Il ripristino consente di ricomporre la continuità della dorsale ciclabile di 63 chilometri che attraversa da nord a sud il Parco Naturale del Ticino, passando tra boschi, lanche e zone umide. La riapertura del tracciato è però soltanto il primo intervento di un progetto più ampio, destinato a incidere sul futuro dell’intera area.
Il recupero dell’ex cava
L’Ente di gestione delle Aree Protette del Ticino e del Lago Maggiore sta lavorando all’acquisizione dei 21 ettari dell’ex cava Sab-Ghia. L’operazione viene finanziata attraverso fondi di compensazione messi a disposizione da Satap Spa, concessionaria dell’autostrada A4, e viene portata avanti in collaborazione con il Comune di Oleggio.
Tra gli obiettivi indicati figurano la rimozione dei vecchi impianti di estrazione ancora presenti, il recupero ambientale dell’area e la rinaturalizzazione dei bacini d’acqua. Il piano punta così a intervenire su una situazione di degrado prolungato e a restituire alla comunità uno spazio pubblico rimasto a lungo inutilizzato.
Il presidente dell’Ente Parco, Alessandro Bellan, ha spiegato che la riapertura rientra in un percorso avviato con l’amministrazione comunale per riportare l’area alle condizioni originarie. Il sindaco di Oleggio, Andrea Baldassini, ha sottolineato invece la necessità di rendere nuovamente fruibili luoghi pubblici abbandonati, ricordando che l’ex cava era stata utilizzata in passato come laghetto sportivo e che negli ultimi quindici anni era stata interessata da abbandono e abusi.
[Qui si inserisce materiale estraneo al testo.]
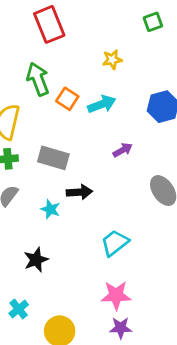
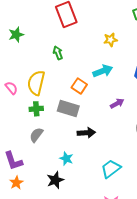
green arrow: (38, 79) -> (58, 53), size x0.6
orange square: (67, 99) -> (79, 86), moved
cyan star: (50, 209) -> (66, 159), moved

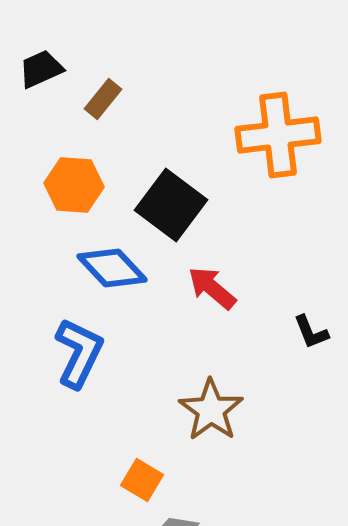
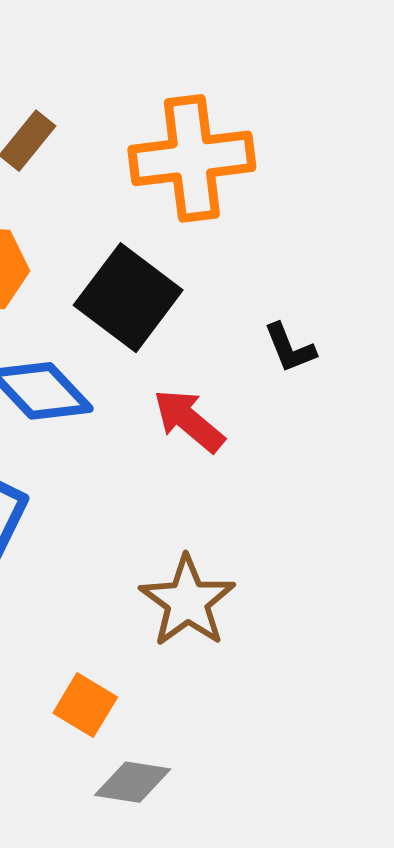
orange cross: (278, 135) -> (192, 158), moved
black L-shape: (311, 332) -> (290, 348), moved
Un percorso per cittadini e visitatori
Alla cerimonia sono intervenuti anche Davide Molinari, consigliere delegato della Provincia di Novara, e l’assessora regionale Daniela Cameroni. Molinari ha richiamato il valore degli interventi dedicati alla conservazione della biodiversità, mentre Cameroni ha evidenziato le ricadute sulla fruizione del territorio, dalle gite scolastiche alle attività legate al turismo lento.
La direttrice delle Aree Protette, Monica Perroni, ha infine ringraziato il personale tecnico, i guardiaparco, i volontari e le associazioni locali coinvolti nei lavori. La riapertura del tratto rappresenta dunque il primo risultato concreto di un programma che, oltre a rendere nuovamente percorribile il collegamento, mira a recuperare l’intera zona dell’ex cava e a restituirla progressivamente all’uso della cittadinanza.